KRITYA2007


 

 

 

 

 

 

 

 

 



 

 

Kerala At A Glance

Location : Southwestern tip of India.
Area : 38, 863 sq km.

Population : 3,18,38,619
Capital : Thiruvananthapuram (Trivandrum)
Language : Malayalam;English is widely spoken.
Religion : Hinduism, Christianity, Islam
Time : GMT +5:30
Currency : Indian Rupee
Climate : Tropical.
Summer : February - May (24 - 330C)
Monsoon : June - September (22 - 280C)
Winter : October - January (22 - 320C)
Names of Districts
Old New
Trivandrum Thiruvananthapuram
Quilon Kollam
Alleppey Alappuzha
Pathanamthitta
Kottayam
Idukki
Ernakulam
Trichur Thrissur
Palghat Palakkad
Malappuram
Wayanad
Calicut Kozhikode
Cannanore Kannur
Kasaragod
Major Cities : Thiruvananthapuram, Kochi (Ernakulam district) and Kozhikode.

Population : 318.39 lakhs as per the latest 2001 Census
(31.839 Millions)
Density of Population : 819 per sq kms
Kerala's Share in the National Population : 3.1 per cent
District Average : 22.74 lakhs (2.274 millions)
Sex Ratio : 1058 women for 1000 men

Kerala meaning 'the land of coconuts' lies at the southernmost tip of India. It stretches along the coast of the Arabian Sea and is separated from the rest of the sub continent by the steep Western Ghats.

Kerala boasts a rich tradition rooted in a deep historical backdrop. Long before Vasco Da Gama, the first European to discover the sea route to India, landed on the shores of Kerala, Phoenicians, Romans, Arabs, and Chinese had been regularly sailing to its coast to source spices, sandalwood and ivory.

The Chinese fishing nets and ancient synagogue remain reminiscent of these ancient trade relationships. Kerala's history is the synthesis of old tradition and new values, assimilated over many centuries.

Today, Kerala is known all over the world as a unique destination. The National Geographic Traveler calls it one of the ten 'Paradises Found' in the world, for its diverse geography and overwhelming greenery. It is a land much acclaimed for the contemporary nature of its cultural ethos, and much appreciated for the soothing, rejuvenating paradise that it is.

Socially, Kerala has many firsts to its credit. A hundred percent literate state with high health care and health awareness standards, it has the lowest infant mortality rate among Indian states.

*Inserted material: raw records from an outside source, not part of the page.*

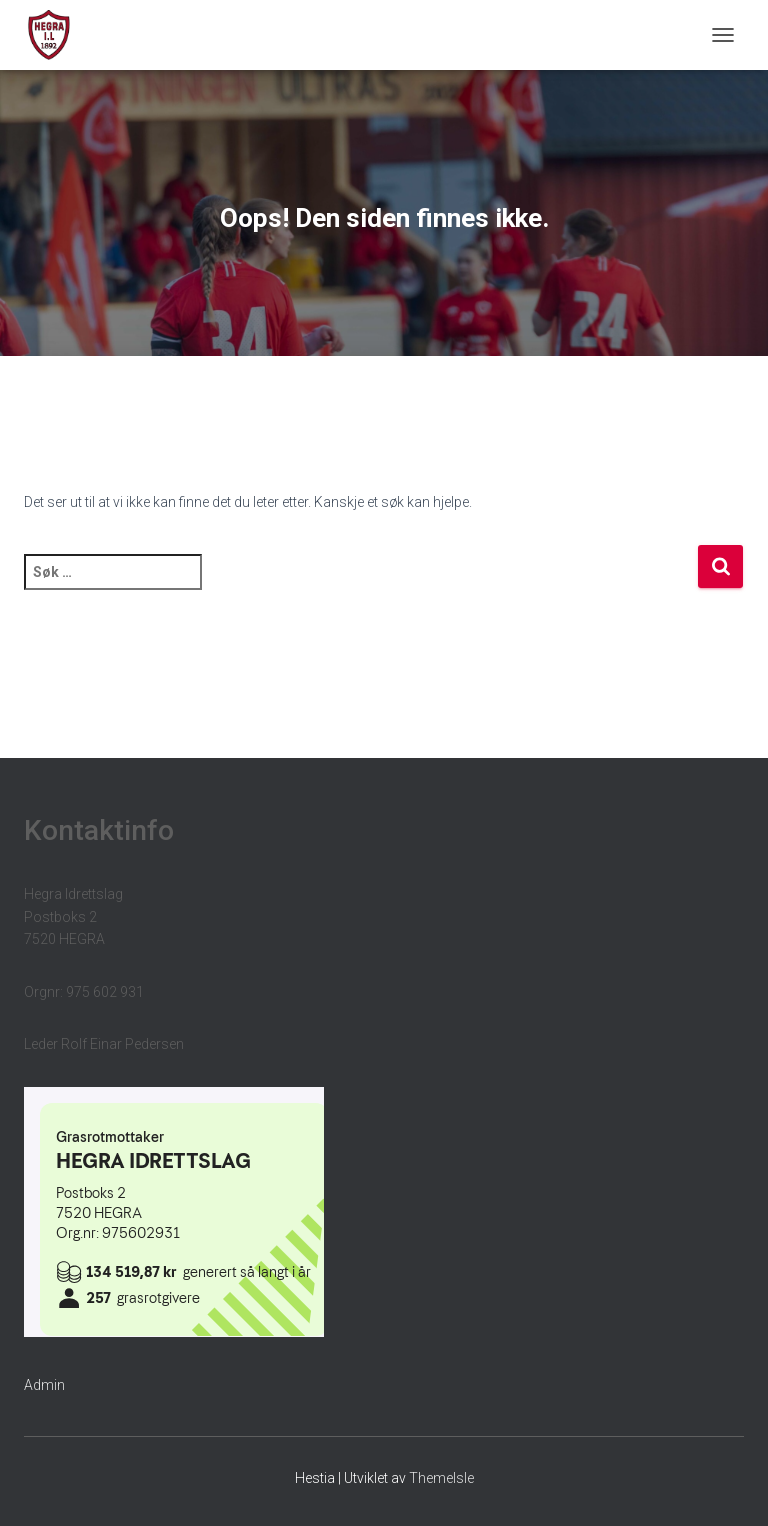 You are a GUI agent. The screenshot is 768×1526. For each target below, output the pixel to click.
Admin (44, 1385)
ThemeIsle (441, 1478) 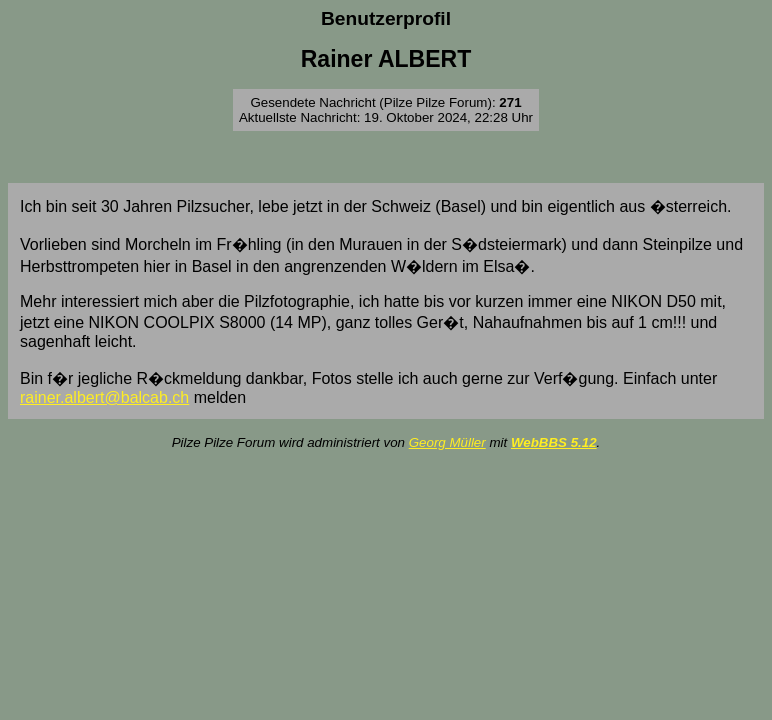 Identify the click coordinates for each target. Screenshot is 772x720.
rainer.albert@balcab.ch (104, 397)
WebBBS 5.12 (554, 442)
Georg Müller (447, 442) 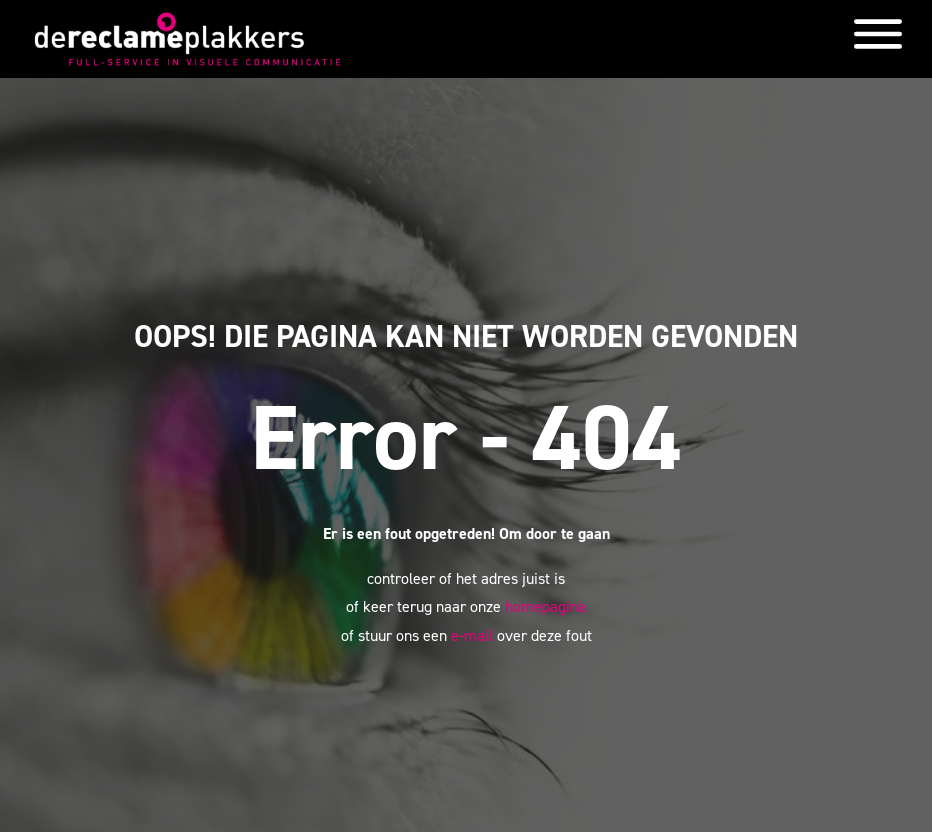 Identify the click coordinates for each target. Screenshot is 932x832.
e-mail (472, 635)
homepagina (545, 606) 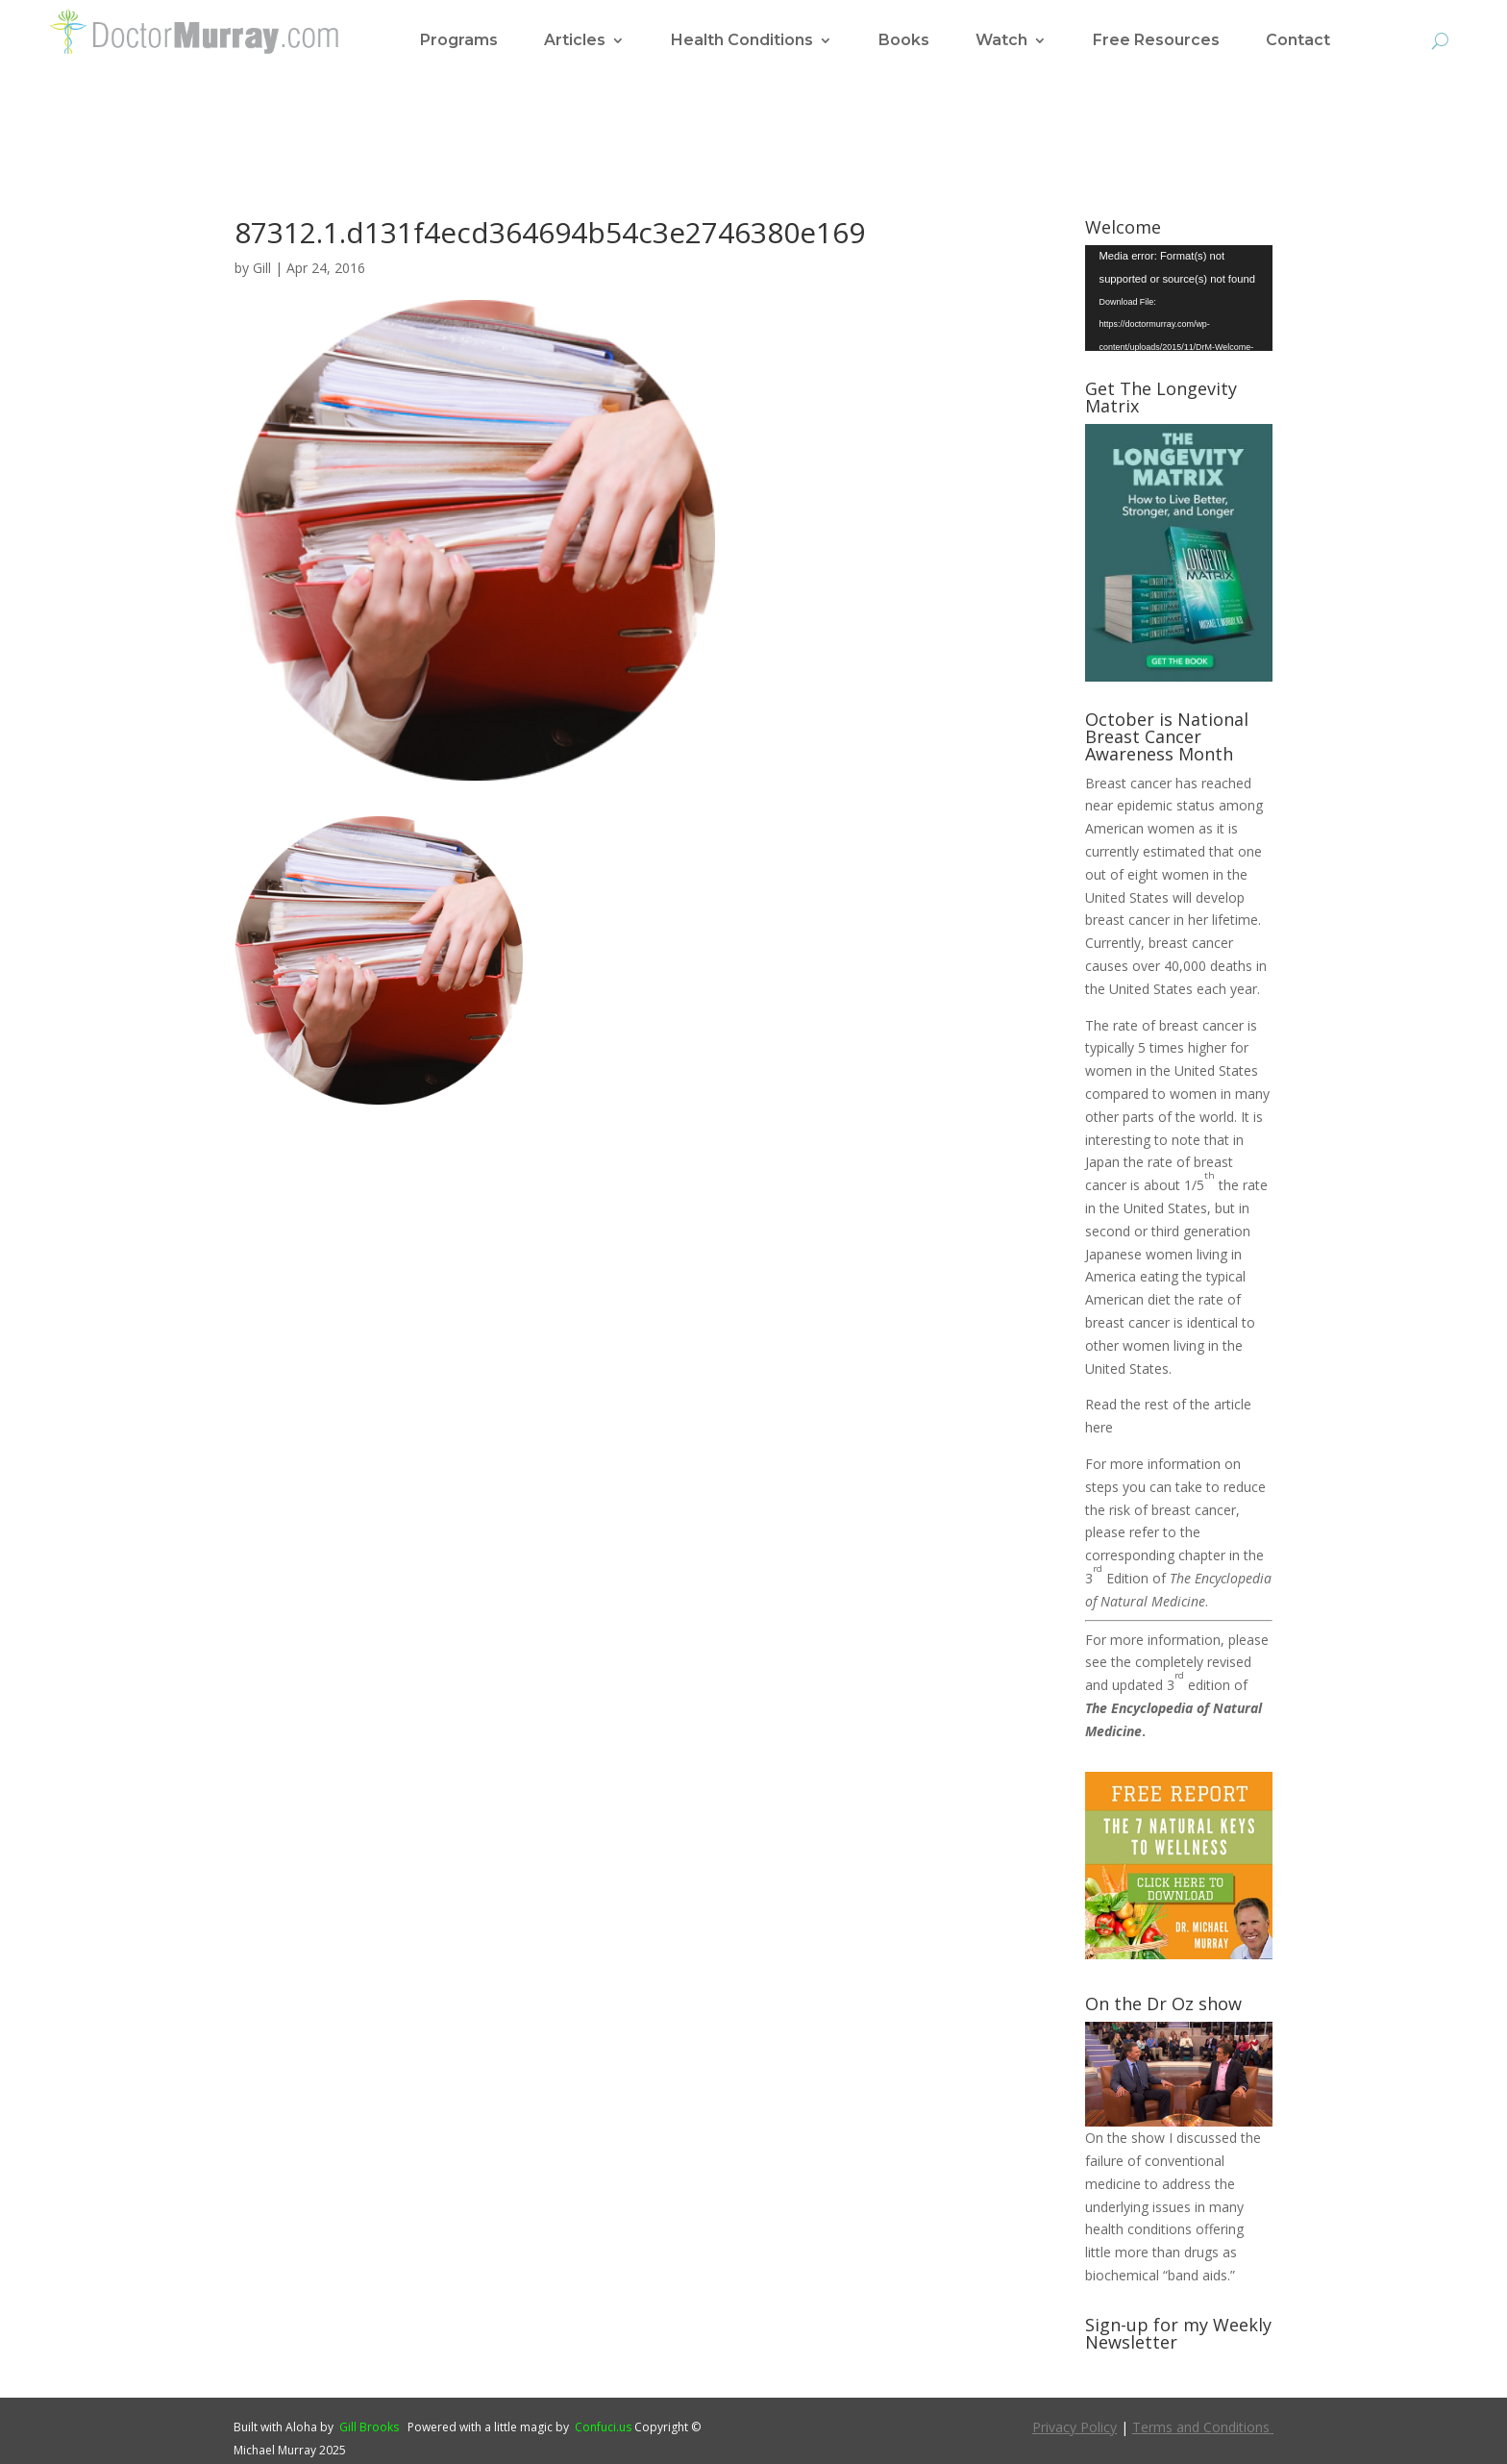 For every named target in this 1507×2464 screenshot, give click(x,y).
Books (903, 41)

With the highest social development index in India and comparable with that of developed countries, the women in the state enjoy considerable social status mainly due to the historical matrilineal system. Higher education and equal opportunities have further strengthened the status of women in Kerala's society.

Kerala is a microcosm of multi-religious India, cohabited by Hindus, Christians and Muslims. Hinduism forms the principal religion with considerable percentages of Muslims and Christians, boasting a long tradition of harmonious co-existence.

With its beautiful lagoons and lush landscape lined by tall coconut palms and bright green paddy fields, Kerala is a visual treat beyond comparison. But the real treasure of Kerala lies in the cultural heritage of its people, in their ballads, their songs and dances, their rituals and their intellectual pursuits.

Long months of monsoon and an agro based economy laid a strong foundation for the evolution of distinctive festivals and traditions of Kerala. These colorful occasions showcase Kerala's legacy and more often are intertwined with the many religious beliefs. Kerala's multi - culturalism is best reflected in the various festivals of different faiths.

Onam is Malayali's favourite festival, heralding the harvest season in the months of August - September. People celebrate with flowers, lights, feasts, fireworks and games. The snake boat races held in connection with Onam are the magnificent fiestas that brings alive the tranquil backwaters. Scores of long snake boats participate in these events. Hailed as the largest team sport in the world, the snake boat races are preceded by impressive water parades.

Other important festivals of Kerala are Eid, Easter, Muharram, and other festivals that are traditionally celebrated all over the country.

Among the temple festivals, Thrissur Pooram is the most popular, where 30 caparisoned elephants, exhilarating percussion, colorful umbrellas atop elephants and magnificent fireworks combine to create a virtual feast for the senses.

The different religions that found roots in Kerala like Jainism and Buddhism in the early centuries and Christianity, Islam and Judaism in the later centuries became an integral part of the social fabric of Kerala and naturally influenced its cultural tradition. This synthesis has gifted Kerala with a bounty of art forms and traditions incomparable in its diversity.

Kerala's legacy in art and culture dates back to centuries. Ancient rulers of the State took special interest in promoting the art and culture of the State. Now widely accepted as God's own country, Kerala also prides itself for its repertoire of rich cultural heritage. Kerala holds a place of honor among the people of India who have enriched Indian Cultural Heritage and helped the cause of national integration. Kerala's culture is in fact, an integral part of Indian culture.

The culture of Kerala is also a composite and cosmopolitan culture to which several people and races have made their significant contributions. Kerala's population comprises of a large number of the people from the Dravidians race, who also inhibit most of the southern part of India. Hinduism is the principal religion with considerable percentages of Christians and Muslims. The gradual evolution of composite and cosmopolitan culture led to the emergence of a spirit of tolerance and catholicity of outlook, which still persist among the people of Kerala.

Kerala is renowned for its varied martial arts. Amongst the many forms of martial arts of Kerala are Kalaripayattu, Parisa Kali, Velakali, and Njaninmel Kali. Woodcarving is an important craft form that this state has developed. The craftsmen of Kerala can pick up the humblest and meanest bits of material and imbue them with magical mastery.

Kerala has a distinctive cuisine, very unusual and different from the rest of India. Cooking in Kerala is all about discoveries, aromas and colors. It's a melting pot of different ingredients sprinkled by the various communities down the ages.

Thus, in its totality, the culture of Kerala represents the quintessence of the collective achievements of a people in the fields of religion and philosophy, language and literature, art and architecture, education and learning and economic and social organization.